Richard Budgett

Personal information
- Full name: Richard Gordon McBride Budgett
- Nationality: British
- Born: 20 March 1959 (age 67)

Medal record
Men's rowing
| Gold medal – first place | 1984 Los Angeles | Coxed four |

= Richard Budgett =

British rower and medical doctor

Richard Gordon McBride Budgett OBE (born 20 March 1959) is a British physician and was the Medical and Scientific Director of the International Olympic Committee from 2012 to 2024. He is currently the Scientific Advisor to the International Paralympic Committee. He won an Olympic rowing gold medal in coxed four at the 1984 Summer Olympics in Los Angeles. He was chief medical officer at the London 2012 Summer Olympics.

==Rowing career==
Budgett was born in 1959 in Glasgow. He studied medicine at Selwyn College, University of Cambridge, where he was a member of the Hermes Club, and the Middlesex Hospital University of London and read his MSc in Sports Medicine at Queen Mary College, University of London.

Budgett won the coxed pairs title with Tom Cadoux-Hudson and Adrian Ellison and the coxed fours title with Cadoux-Hudson, Steve King, Geraint Fuller and Ellison, rowing for Tyrian and London University composites, at the 1982 National Rowing Championships.

Budgett was part of the British coxed four that won the gold medal at the 1984 Los Angeles Olympics, alongside Steve Redgrave, Martin Cross, Andy Holmes, and Adrian Ellison (cox).

==Medical career==
He next attended the Winter Olympics in 1992 and 1994 as the doctor for the British bob-sleigh team. He was Chief Medical Officer to the British team for the 1998, 2002 and 2006 Winter Olympics, and led the Team GB HQ medical team at the 1996, 2000, 2004 and 2008 Summer Olympics. He was Chairman of the British Olympic Association Medical Committee, and Director of Medical Services at the British Olympic Medical Institute. He was appointed as CMO to the 2012 Games in February 2007.

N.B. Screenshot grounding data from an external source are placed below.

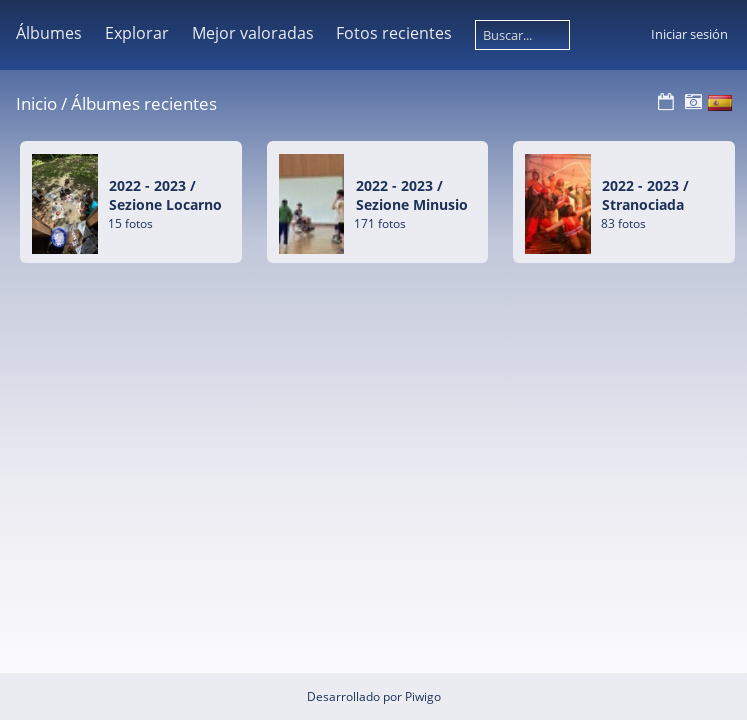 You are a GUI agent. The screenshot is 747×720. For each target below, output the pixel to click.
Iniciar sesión (689, 34)
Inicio (36, 103)
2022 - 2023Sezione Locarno (165, 195)
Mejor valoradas (253, 33)
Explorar (137, 33)
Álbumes (49, 33)
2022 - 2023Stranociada (645, 195)
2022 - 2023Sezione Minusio (412, 195)
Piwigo (423, 696)
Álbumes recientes (144, 103)
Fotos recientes (394, 33) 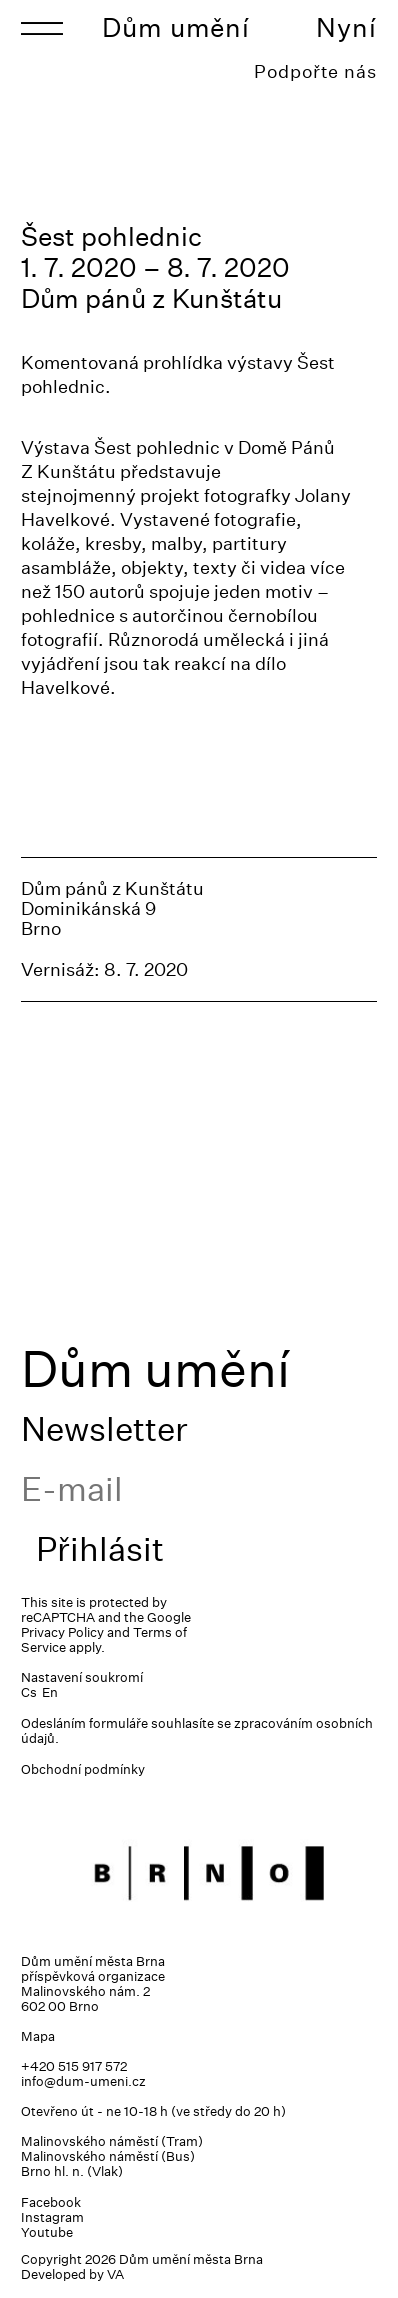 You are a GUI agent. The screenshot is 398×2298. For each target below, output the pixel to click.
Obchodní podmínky (83, 1769)
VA (115, 2274)
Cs (29, 1692)
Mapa (38, 2036)
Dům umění (176, 27)
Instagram (52, 2217)
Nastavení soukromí (82, 1677)
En (50, 1692)
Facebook (51, 2202)
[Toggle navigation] (42, 28)
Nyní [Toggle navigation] (346, 27)
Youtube (47, 2232)
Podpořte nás (315, 71) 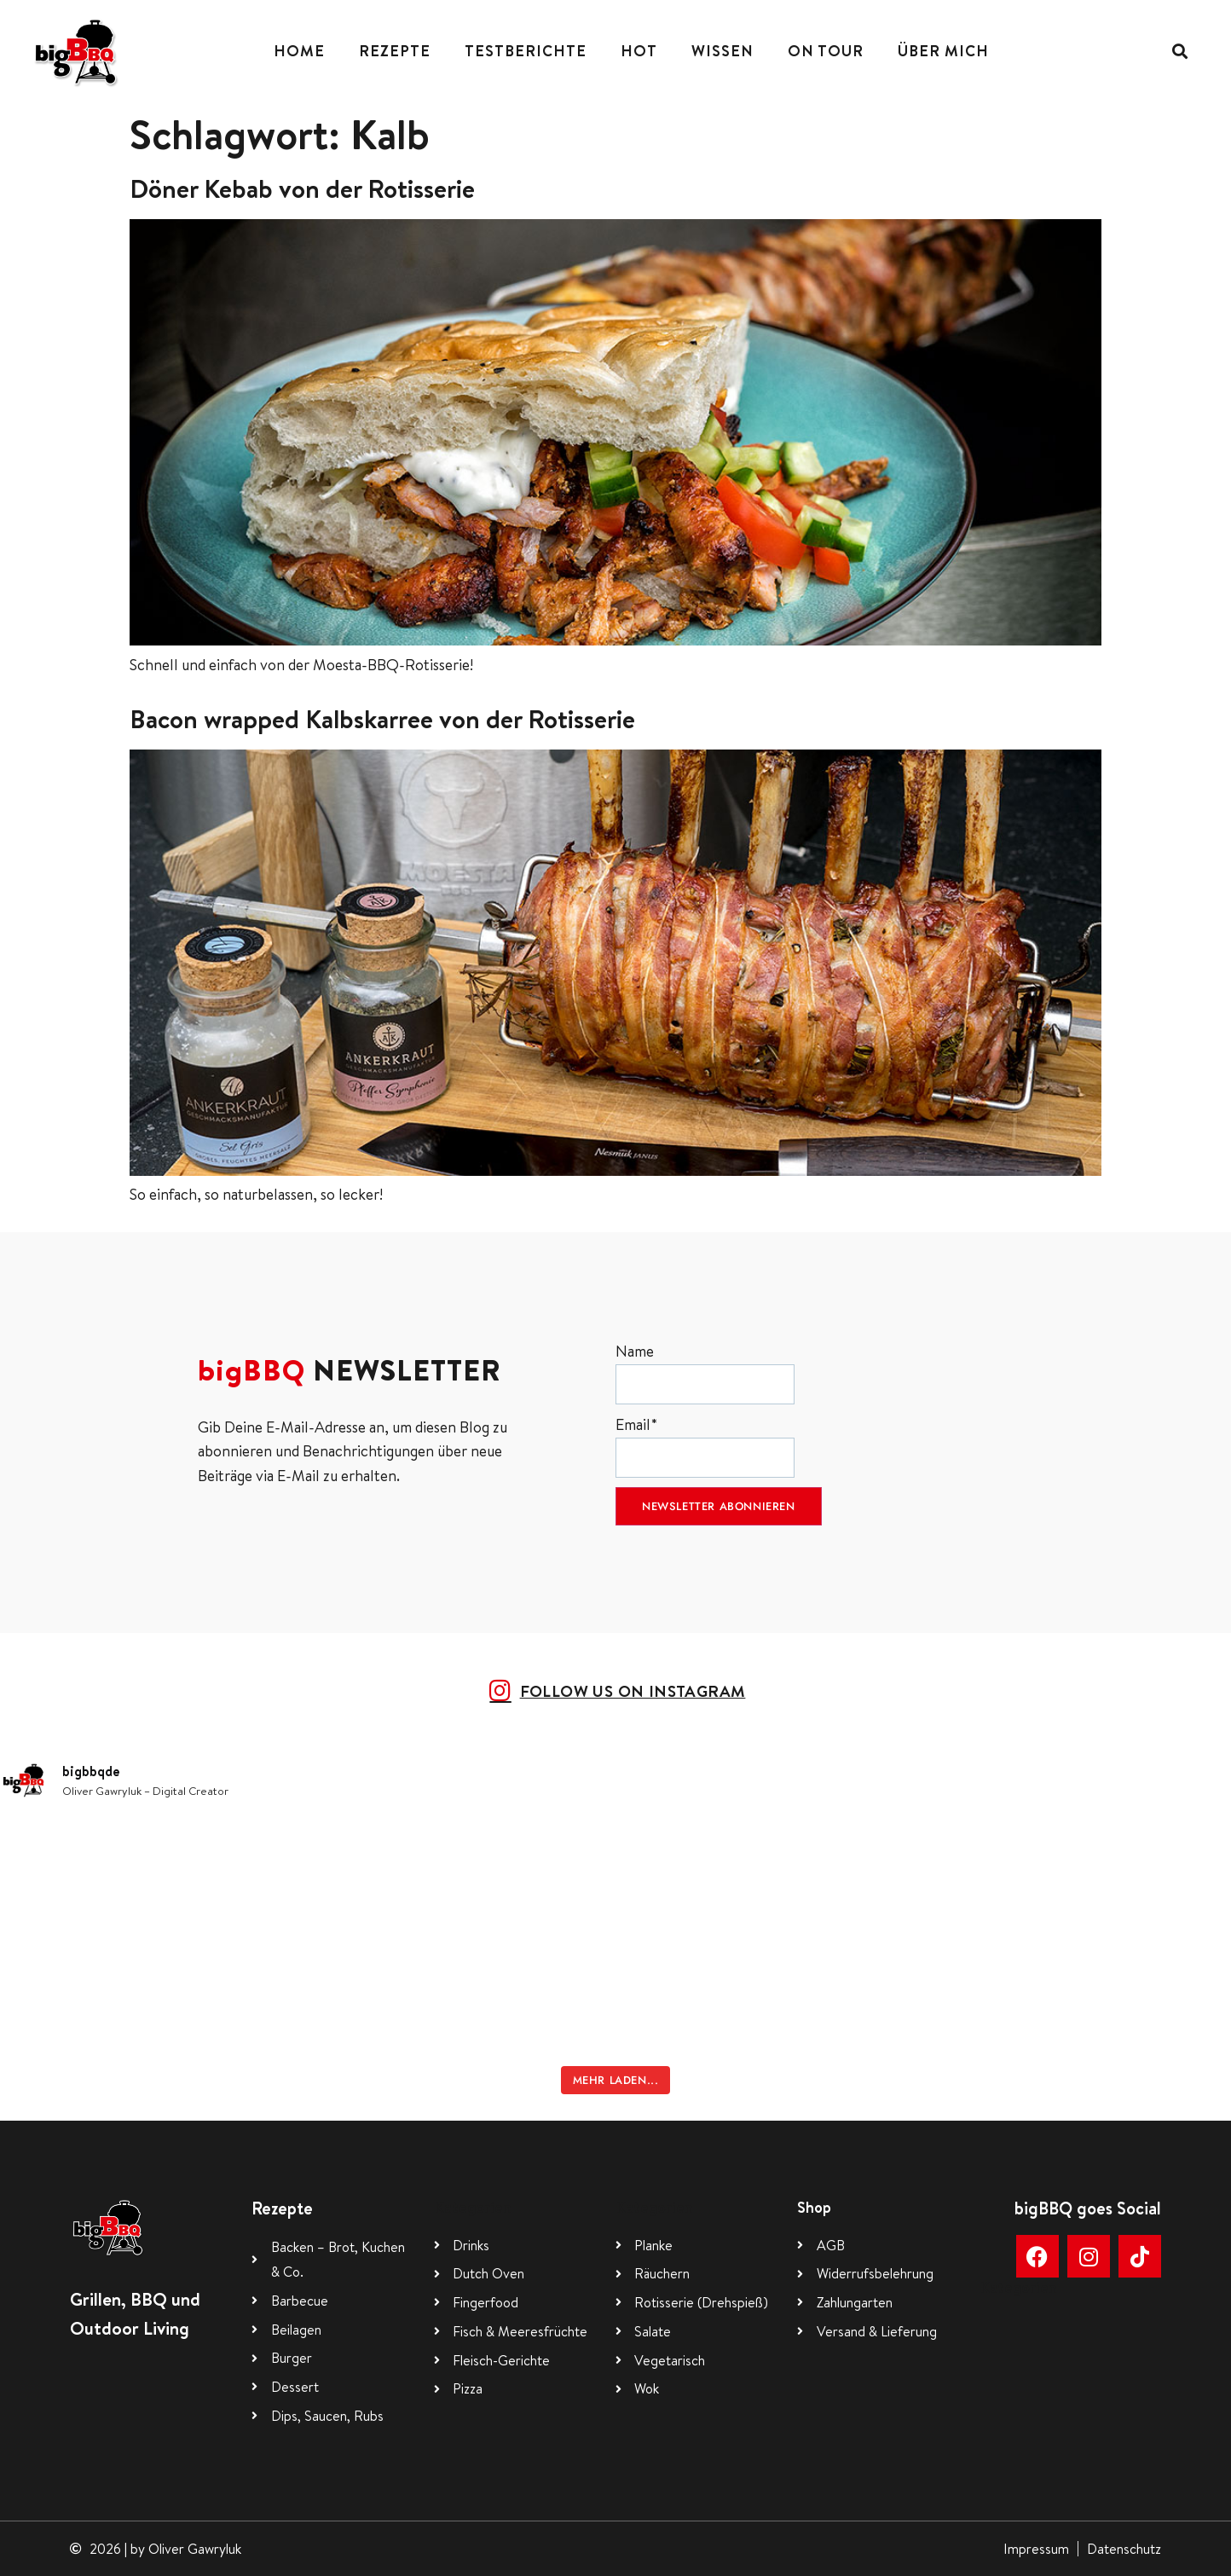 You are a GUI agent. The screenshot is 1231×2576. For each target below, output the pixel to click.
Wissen (722, 50)
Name (705, 1372)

He was appointed Medical and Scientific Director of the International Olympic Committee in April 2012, to commence in the following October. He was part of The Prohibited List Expert Group of WADA (World Anti-doping Agency).He is currently part of WADA’s Health Medicine and Research Committee and the Scientific Advisor to the International Paralympic Committee since 2025.